MIDI Generator: Build a Fractal Melody
A Fractal Melody Generator Tool For L-System Math
Three notes at the piano, in isolation, bum, bum, bum. The sounds hang in the air. They are complete in themselves. But they carry the seed of something in them, the beginning, the hush before dawn. At present, they stay small but have the potential to become mighty symphonies; like seeds, they are not destined to stay small. They remain an axiom (the starting set), the beginning point of a system. We showed this in our little seed music tool.
But, of course, in real life, complexity grows. Our little notes are the start of something big, scripted before they even begin. Their fate is determined by immutable rules. Each note is bounded by an inborn nature; we call it grammar in L-systems. Each note is not thought of as sequential, but as equally important at all times.
They hang, but not for long. The implicit rules fire, and all notes transform, as much as can be crammed in growth-wise. It is simple too: the same rules apply to all the notes at once, and they transform in identical ways. They wait for a trigger to bring them to life. This is where our fractal melody generator comes into play.
What Happens Next
In our tool, Ornament turns each note into four notes. It goes up one note and then back, a little flourish, baroque-like. That is the first step, but it does not stop there. Those notes become more notes, following the identical rules. Our Bach would run out of fingers, but this is generated music, and the notes form fractal-like iterations.
This explosion of notes comes in layers, or iterations, and the slider in our tool sets the value; we call this depth. At depth one the notes follow the rule once, at depth two twice, at depth three thrice. The complexity of notes increases exponentially, but the same rule is applied many times. Our tool only has room for three; after that there would be too many notes, and it would just be a muddy sound mess.

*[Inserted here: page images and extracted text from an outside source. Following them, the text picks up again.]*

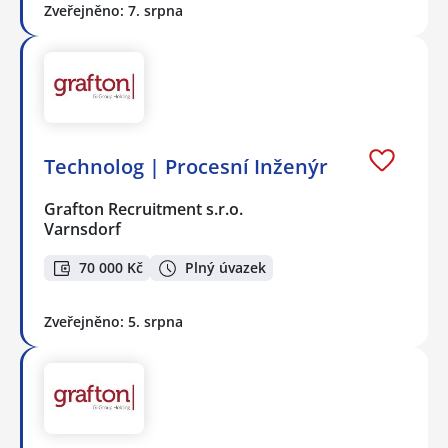
Zveřejněno: 7. srpna
Technolog | Procesní Inženýr
Grafton Recruitment s.r.o.
Varnsdorf
70 000 Kč
Plný úvazek
Zveřejněno: 5. srpna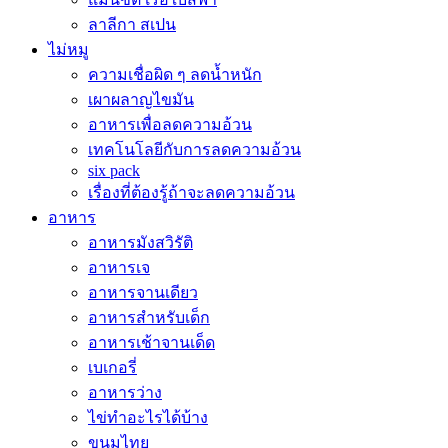
ลาลีกา สเปน
ไม่หมู
ความเชื่อผิด ๆ ลดน้ำหนัก
เผาผลาญไขมัน
อาหารเพื่อลดความอ้วน
เทคโนโลยีกับการลดความอ้วน
six pack
เรื่องที่ต้องรู้ถ้าจะลดความอ้วน
อาหาร
อาหารมังสวิรัติ
อาหารเจ
อาหารจานเดียว
อาหารสำหรับเด็ก
อาหารเช้าจานเด็ด
เบเกอรี่
อาหารว่าง
ไข่ทำอะไรได้บ้าง
ขนมไทย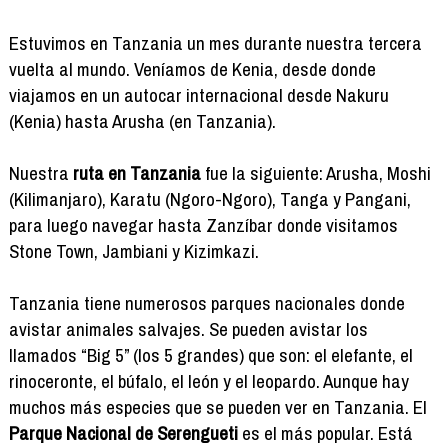
Estuvimos en Tanzania un mes durante nuestra tercera
vuelta al mundo. Veníamos de Kenia, desde donde
viajamos en un autocar internacional desde Nakuru
(Kenia) hasta Arusha (en Tanzania).
Nuestra
ruta en Tanzania
fue la siguiente: Arusha, Moshi
(Kilimanjaro), Karatu (Ngoro-Ngoro), Tanga y Pangani,
para luego navegar hasta Zanzíbar donde visitamos
Stone Town, Jambiani y Kizimkazi.
Tanzania tiene numerosos parques nacionales donde
avistar animales salvajes. Se pueden avistar los
llamados “Big 5” (los 5 grandes) que son: el elefante, el
rinoceronte, el búfalo, el león y el leopardo. Aunque hay
muchos más especies que se pueden ver en Tanzania. El
Parque Nacional de Serengueti
es el más popular. Está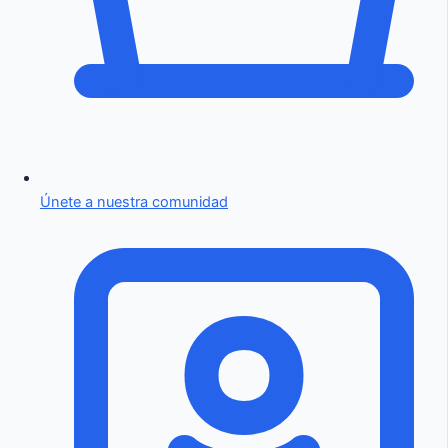
Únete a nuestra comunidad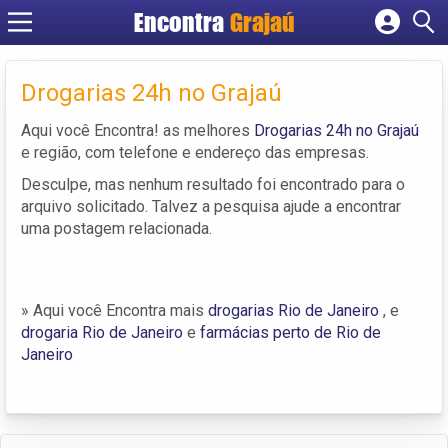
Encontra
Grajaú
Cadastrar empresa
Fazer login
Drogarias 24h no Grajaú
Criar conta
Aqui você Encontra! as melhores
Drogarias 24h no Grajaú
e região, com telefone e endereço das empresas.
Desculpe, mas nenhum resultado foi encontrado para o
arquivo solicitado. Talvez a pesquisa ajude a encontrar
uma postagem relacionada.
» Aqui você Encontra mais
drogarias Rio de Janeiro
, e
drogaria Rio de Janeiro
e
farmácias perto de Rio de
Janeiro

This is such a muddy mess that even at three iterations, it is a jumble. Notes are set by mathematics, and there is no ear in mathematics to ensure that beauty remains. The rules push notes in and out of scales, and even onto pitches that fall between the keys. Scale snap brings it all back to pleasant sound. After an iteration rule is applied, the tool reshapes it into scale values; the structure does not change, only the housing that holds them. Turn it on and off to see the effect.
The result is an at times beautiful composition. Download it as a MIDI file to your computer to work with it further.
L-SYSTEM COMPOSER
Write a short motif. Choose a grammar — a rewrite rule. Each iteration unfolds your idea recursively, the way a fern repeats its own shape at every scale.
The L-System Fractal Melody Generator
The MIDI fractal melody generator composer works differently from our other music players. Here, you bring your own idea, a note, a short phrase, whatever comes to mind, and hand it to the system to elaborate.
Start by clicking notes on the piano keyboard. Each note you click appears as a chip in the strip above the keyboard, showing its name and duration. Click a chip to remove it.
Choose your note duration before you click: eighth, quarter, dotted quarter, half, or whole. The REST button adds silence for the currently selected duration. Three to five notes make a good starting motif. Too many and the elaboration becomes unwieldy quickly.
Notes to Fractal
Once you have a motif, choose a grammar from the five cards. Each card shows a small diagram of what the rule does, a gold input note on the left and the green output notes on the right.
Ornament adds a quick decorative flourish and returns home. Sequence builds a rising run of three. Inversion mirrors the note above and below itself. Echo sends it back quieter. Branch forks three ways, like a tree dividing. The description on each card tells you the character of the rule in plain language.
Set the depth slider. Start at one and listen. Move to two and listen again. Three is where it gets dense; the original motif is still inside, fractal layers deep, but harder to hear. The scale snap dropdown pulls all the elaborated notes into a chosen musical key after the rule fires; turn it off to hear raw mathematics, turn it on for harmony.
Hit Play and watch the piano roll. The yellow line moves through the sequence as it plays, and the active note lights gold. When something strikes you as worth keeping, hit Export MIDI.